If you need the current known global minimum, in order to speed up e.g. branch-and-bound algorithms, then you can do
globalMin::Threads.Atomic{UInt64}
for candidate in candidates_in_this_task
globalMin[] == 0 && break
result = compute_stuff(candidate, globalMin[])
if result < globalMin[]
atomic_min!(globalMin, result)
end
end
It is illustrative to compare
julia> atomic_variant(globMin, m) = begin Threads.atomic_min!(globMin, m); 0 end
atomic_variant (generic function with 1 method)

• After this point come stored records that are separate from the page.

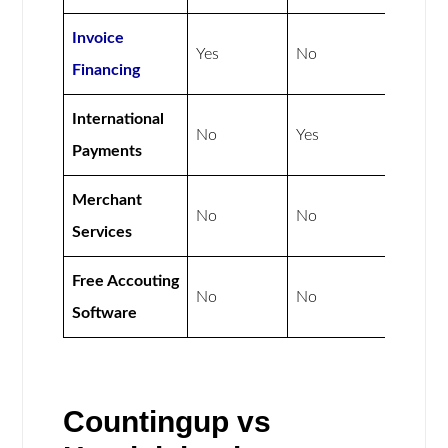
Invoice
Yes
No
Financing
International
No
Yes
Payments
Merchant
No
No
Services
Free Accouting
No
No
Software
Countingup vs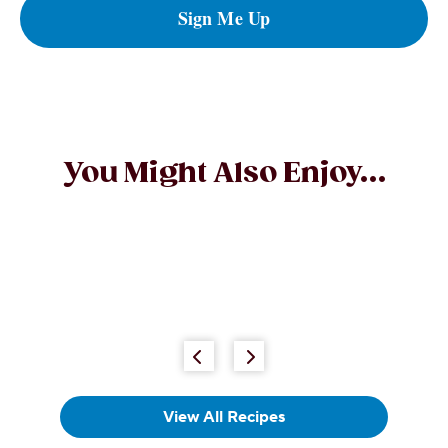
Sign Me Up
You Might Also Enjoy...
POPULAR
REESE'S Peanut Butter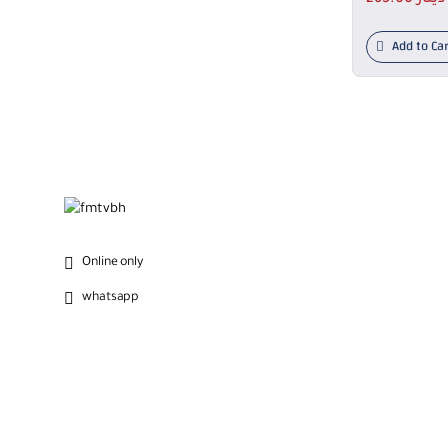
Add to Car
Online only
whatsapp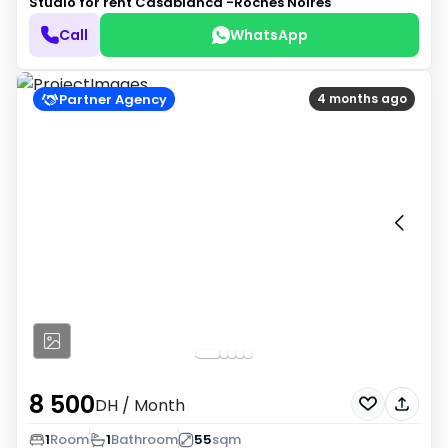
Studio for rent
Casablanca -Roches Noires
Call
WhatsApp
Partner Agency
4 months ago
8 500
DH
/ Month
1
Room
1
Bathroom
55
sqm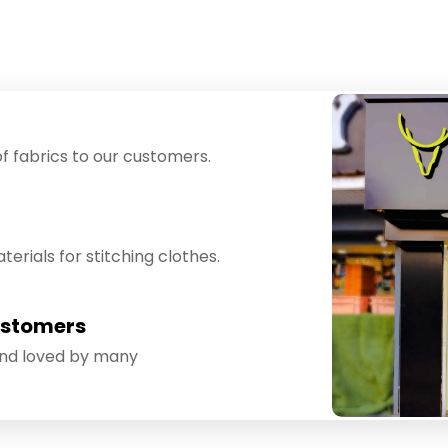
f fabrics to our customers.
erials for stitching clothes.
ustomers
and loved by many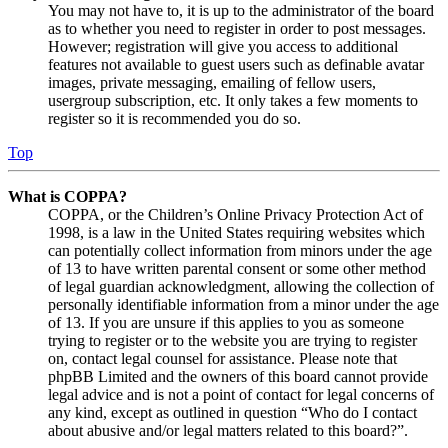
You may not have to, it is up to the administrator of the board
as to whether you need to register in order to post messages.
However; registration will give you access to additional
features not available to guest users such as definable avatar
images, private messaging, emailing of fellow users,
usergroup subscription, etc. It only takes a few moments to
register so it is recommended you do so.
Top
What is COPPA?
COPPA, or the Children’s Online Privacy Protection Act of
1998, is a law in the United States requiring websites which
can potentially collect information from minors under the age
of 13 to have written parental consent or some other method
of legal guardian acknowledgment, allowing the collection of
personally identifiable information from a minor under the age
of 13. If you are unsure if this applies to you as someone
trying to register or to the website you are trying to register
on, contact legal counsel for assistance. Please note that
phpBB Limited and the owners of this board cannot provide
legal advice and is not a point of contact for legal concerns of
any kind, except as outlined in question “Who do I contact
about abusive and/or legal matters related to this board?”.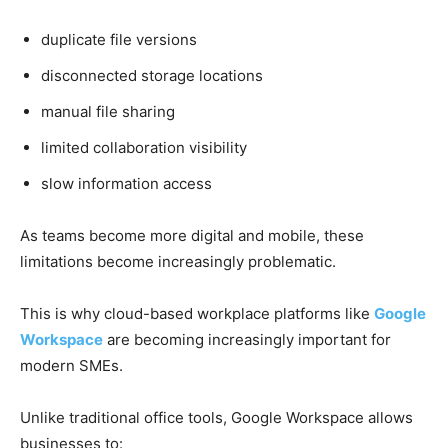
duplicate file versions
disconnected storage locations
manual file sharing
limited collaboration visibility
slow information access
As teams become more digital and mobile, these
limitations become increasingly problematic.
This is why cloud-based workplace platforms like
Google
Workspace
are becoming increasingly important for
modern SMEs.
Unlike traditional office tools, Google Workspace allows
businesses to: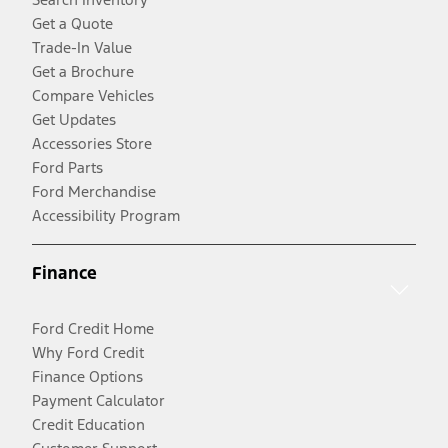
Get a Quote
Trade-In Value
Get a Brochure
Compare Vehicles
Get Updates
Accessories Store
Ford Parts
Ford Merchandise
Accessibility Program
Finance
Ford Credit Home
Why Ford Credit
Finance Options
Payment Calculator
Credit Education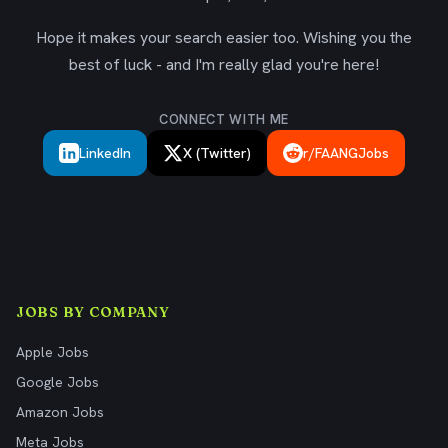
Hope it makes your search easier too. Wishing you the
best of luck - and I'm really glad you're here!
CONNECT WITH ME
LinkedIn
X (Twitter)
r/FAANGJobs
JOBS BY COMPANY
Apple Jobs
Google Jobs
Amazon Jobs
Meta Jobs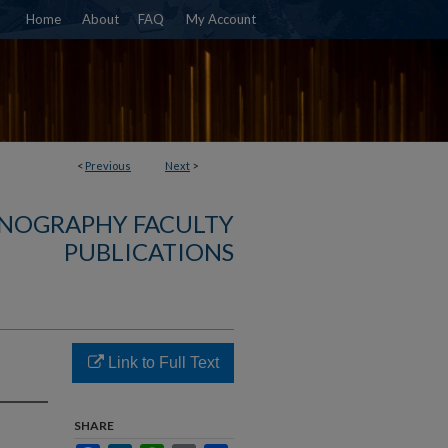
Home
About
FAQ
My Account
<
Previous
Next
>
NOGRAPHY FACULTY
PUBLICATIONS
Link to Full Text
SHARE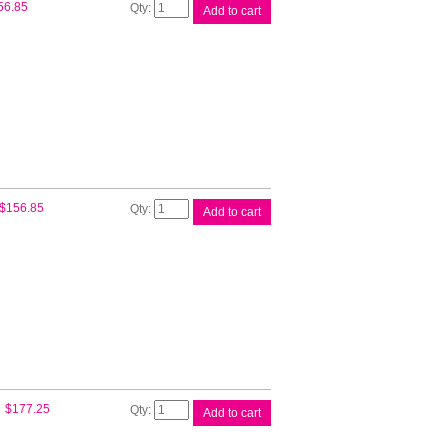
HP
56.85
Add to cart
#72
130ml
Mag
Ink
C9372A
quantity
HP
$
156.85
Add to cart
#72
130ml
Yellow
Ink
C9373A
quantity
HP
$
177.25
Add to cart
#72
Cyan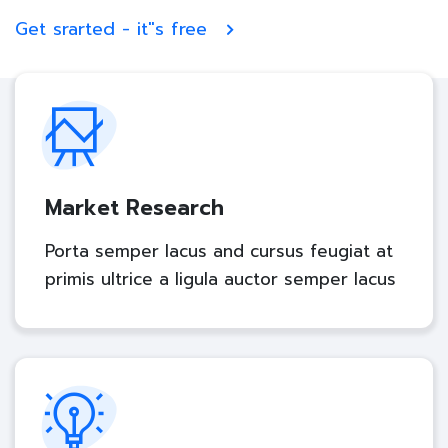
Get srarted - it"s free
Market Research
Porta semper lacus and cursus feugiat at
primis ultrice a ligula auctor semper lacus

julia> @code_native atomic_variant(Threads.Atomic{Int}(0), 0)
.text
.file "atomic_variant"
.globl julia_atomic_variant_258 # -- Begin function julia_atomic_variant_258
.p2align 4, 0x90
.type julia_atomic_variant_258,@function
julia_atomic_variant_258: # @julia_atomic_variant_258
; ┌ @ REPL[29]:1 within `atomic_variant`
.cfi_startproc
# %bb.0: # %top
pushq %rbp
.cfi_def_cfa_offset 16
.cfi_offset %rbp, -16
movq %rsp, %rbp
.cfi_def_cfa_register %rbp
; │┌ @ atomics.jl:405 within `atomic_min!`
movq (%rdi), %rax
.p2align 4, 0x90
.LBB0_1: # %atomicrmw.start
# =>This Inner Loop Header: Depth=1
cmpq %rsi, %rax
movq %rsi, %rcx
cmovleq %rax, %rcx
lock cmpxchgq %rcx, (%rdi)
jne .LBB0_1
# %bb.2: # %atomicrmw.end
; │└
xorl %eax, %eax
popq %rbp
.cfi_def_cfa %rsp, 8
retq
.Lfunc_end0:
.size julia_atomic_variant_258, .Lfunc_end0-julia_atomic_variant_258
.cfi_endproc
; └
# -- End function
.section ".note.GNU-stack","",@progbits
julia> speculative_variant(globMin, m) = begin m < globMin[] && Threads.atomic_min!(globMin, m); 0 end
speculative_variant (generic function with 1 method)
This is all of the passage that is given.